Phenotypic plasticity and epithelial-mesenchymal transitions in cancer and normal stem cells?

Abstract

Cancer stem cells (CSCs) are similar to normal stem cells in their ability to self-renew and to generate large populations of more differentiated descendants. In contrast to the hierarchical organization that is presumed to be the prevalent mode of normal tissue homeostasis, phenotypic plasticity allows cancer cells to dynamically enter into and exit from stem-cell states. The epithelial-mesenchymal transition (EMT) has been closely associated with the acquisition of both invasive and stem-cell properties in cancer cells. Thereby, EMT programs emerge as important regulators of phenotypic plasticity in cancer cells including their entrance into stem-cell states. Much is still to be learned about the regulation of EMTs through epigenetic mechanisms in cancer cells and the contributions that EMT programs make to normal tissue homeostasis.

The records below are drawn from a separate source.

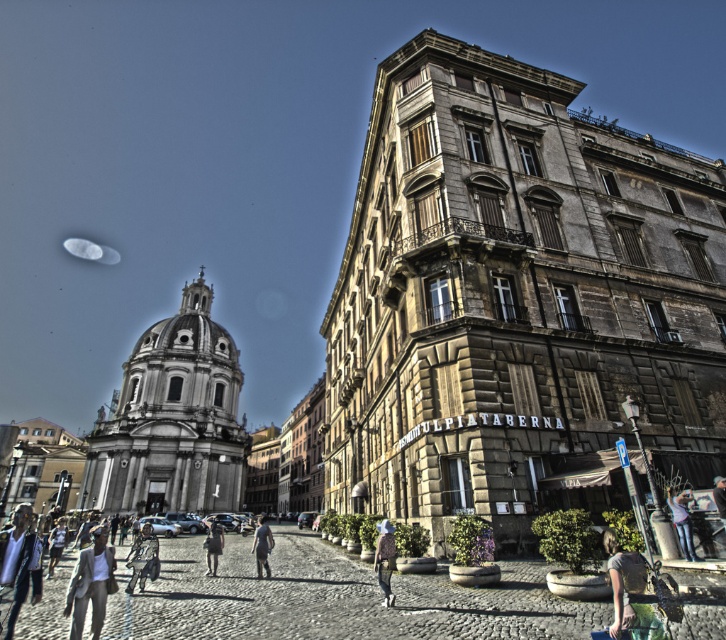 Question: Does denim jacket at lower right appear on the left side of dark gray fabric jacket at center?

Choices:
 (A) yes
 (B) no

Answer: (B)

Question: Is matte gray shirt at lower right closer to the viewer compared to light beige suit at lower left?

Choices:
 (A) no
 (B) yes

Answer: (B)

Question: Which of the following is the farthest from the observer?

Choices:
 (A) smooth stone plaza at center
 (B) light brown leather jacket at lower left
 (C) dark gray fabric jacket at lower right

Answer: (B)

Question: Which object appears closest to the camera in this image?

Choices:
 (A) denim jacket at lower center
 (B) matte gray shirt at lower right
 (C) light beige suit at lower left

Answer: (B)

Question: Considering the real-world distances, which object is farthest from the denim jacket at lower right?

Choices:
 (A) light beige suit at lower left
 (B) light gray fabric pants at center
 (C) light blue shirt at lower left
 (D) denim jacket at lower center

Answer: (C)

Question: Is denim jacket at lower center to the right of dark gray fabric jacket at center from the viewer's perspective?

Choices:
 (A) yes
 (B) no

Answer: (A) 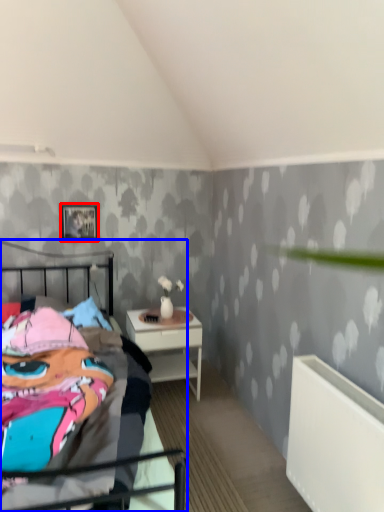 Question: Which point is closer to the camera, picture frame (highlighted by a red box) or bed (highlighted by a blue box)?

Choices:
 (A) picture frame
 (B) bed

Answer: (B) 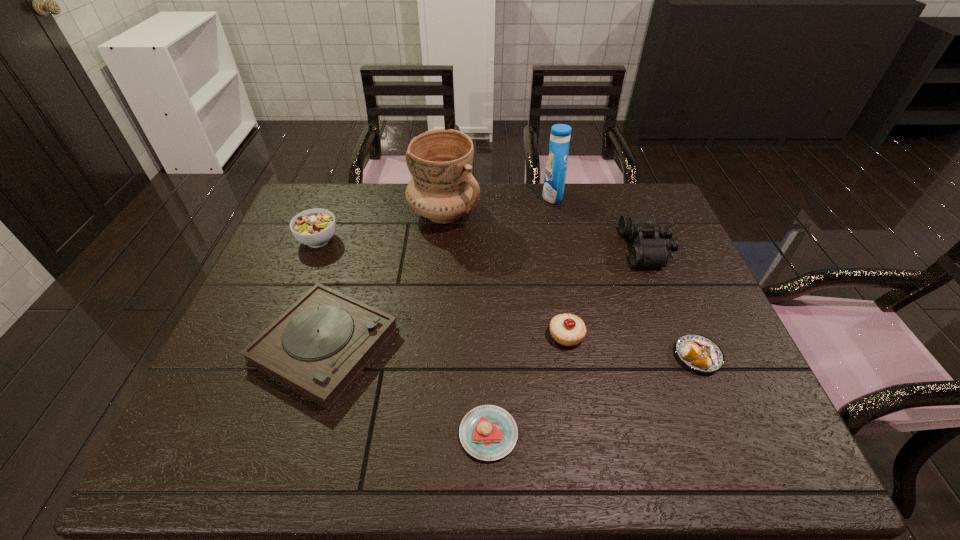 The image size is (960, 540). Find the location of `free point between the second pastry from right to left and the pottery`. free point between the second pastry from right to left and the pottery is located at coordinates (505, 274).

Where is `object that is the sixth closest to the tallest pastry`? object that is the sixth closest to the tallest pastry is located at coordinates (555, 174).

Choose which object is the seventh nearest neighbor to the pottery. Please provide its 2D coordinates. Your answer should be formatted as a tuple, i.e. [(x, y)], where the tuple contains the x and y coordinates of a point satisfying the conditions above.

[(697, 352)]

Identify which pastry is located as the third nearest to the binoculars. Please provide its 2D coordinates. Your answer should be formatted as a tuple, i.e. [(x, y)], where the tuple contains the x and y coordinates of a point satisfying the conditions above.

[(487, 432)]

I want to click on pastry that is the closest to the second pastry from left to right, so click(x=487, y=432).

Figure 1. Multi-step progression of cancer and the cancer stem cell (CSC) model

Adapted from Weinberg RA., “The Biology of Cancer”, Garland Science. (a) Normal stem cells (SCs) acquire an initial mutation and evolve into a mutant SC population (cells of different cellular states are depicted as circles, mutational events are indicated by pink halo; cells carrying a specific mutations are indicated by colored quarter within “cells”); the latter continues to generate, more differentiated descendants carrying that mutation. Cells within the initially formed mutant SC population acquire another mutation and evolve into an incrementally more neoplastic SC population. The end product is a CSC with tumor-initiating potential. (b) The mutations driving multi-step tumor progression do not strike various SC populations, as indicated above, but strike transit-amplifying populations that are introduced into the corresponding SC populations via a dedifferentiation process.